Deploy an AWS Storage Gateway file gateway on-premises. Use a scheduled AWS Lambda function to trigger backups to Amazon S3 daily via the file gateway interface.

C

Install an AWS DataSync agent on the on-premises VMs. Configure a DataSync task with custom filters to replicate designated data to Amazon S3 daily.

D

Use AWS Snowcone devices for the initial data transfer. Schedule AWS CLI commands to sync incremental changes to Amazon S3 daily using cron jobs.

Explanation

Answer C is correct because AWS DataSync is purpose-built for automated, high-performance data transfers between on-premises and AWS. It supports custom filters to include/exclude specific files or directories, aligning with the requirement to back up only subsets of data. DataSync uses the existing Direct Connect connection for fast, secure transfers and handles incremental updates efficiently, reducing bandwidth usage. It requires minimal operational overhead once configured.

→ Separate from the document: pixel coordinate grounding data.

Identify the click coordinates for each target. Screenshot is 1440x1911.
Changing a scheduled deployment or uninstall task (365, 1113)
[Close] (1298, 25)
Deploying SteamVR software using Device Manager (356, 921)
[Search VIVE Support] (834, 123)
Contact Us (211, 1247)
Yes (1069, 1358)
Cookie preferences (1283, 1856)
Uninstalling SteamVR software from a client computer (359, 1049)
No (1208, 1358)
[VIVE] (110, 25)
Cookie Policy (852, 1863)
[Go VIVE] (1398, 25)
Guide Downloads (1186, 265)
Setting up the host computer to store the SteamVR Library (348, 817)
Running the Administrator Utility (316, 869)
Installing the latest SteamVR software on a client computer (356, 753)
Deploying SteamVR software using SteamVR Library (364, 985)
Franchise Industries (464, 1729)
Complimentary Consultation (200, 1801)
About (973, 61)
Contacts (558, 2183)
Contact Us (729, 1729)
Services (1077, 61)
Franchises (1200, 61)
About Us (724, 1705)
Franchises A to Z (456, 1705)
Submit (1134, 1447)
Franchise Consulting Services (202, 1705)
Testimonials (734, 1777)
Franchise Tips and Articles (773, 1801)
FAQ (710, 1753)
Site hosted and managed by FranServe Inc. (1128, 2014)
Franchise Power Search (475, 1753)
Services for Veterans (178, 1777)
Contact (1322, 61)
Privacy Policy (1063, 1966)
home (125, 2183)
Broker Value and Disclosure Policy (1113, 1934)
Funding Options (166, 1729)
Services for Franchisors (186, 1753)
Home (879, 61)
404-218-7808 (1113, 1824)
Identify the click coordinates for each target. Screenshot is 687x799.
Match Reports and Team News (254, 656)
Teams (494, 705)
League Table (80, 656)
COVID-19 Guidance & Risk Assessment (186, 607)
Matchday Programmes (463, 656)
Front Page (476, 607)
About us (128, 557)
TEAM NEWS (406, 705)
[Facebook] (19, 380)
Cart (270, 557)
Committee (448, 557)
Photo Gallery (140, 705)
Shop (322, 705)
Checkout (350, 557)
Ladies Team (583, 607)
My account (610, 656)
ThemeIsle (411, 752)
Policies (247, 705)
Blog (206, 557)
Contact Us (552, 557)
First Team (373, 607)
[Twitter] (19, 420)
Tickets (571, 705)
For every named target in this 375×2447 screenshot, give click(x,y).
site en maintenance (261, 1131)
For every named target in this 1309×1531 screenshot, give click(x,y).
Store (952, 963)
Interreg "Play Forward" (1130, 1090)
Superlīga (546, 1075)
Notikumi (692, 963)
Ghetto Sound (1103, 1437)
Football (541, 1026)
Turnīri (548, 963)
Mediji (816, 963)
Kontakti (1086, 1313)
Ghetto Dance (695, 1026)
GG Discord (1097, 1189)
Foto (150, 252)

Other options are less suitable:
- A: AWS Backup does not support on-premises file systems or custom filtering.
- B: Storage Gateway + Lambda introduces complexity in scripting and managing triggers.
- D: Snowcone + cron jobs requires manual scripting and monitoring, increasing operational effort.

Key Points:
1. DataSync supports custom filters and automated scheduling.
2. Direct Connect ensures reliable, high-speed transfers.
3. DataSync minimizes operational overhead compared to script-based solutions.

Answer

The correct answer is: C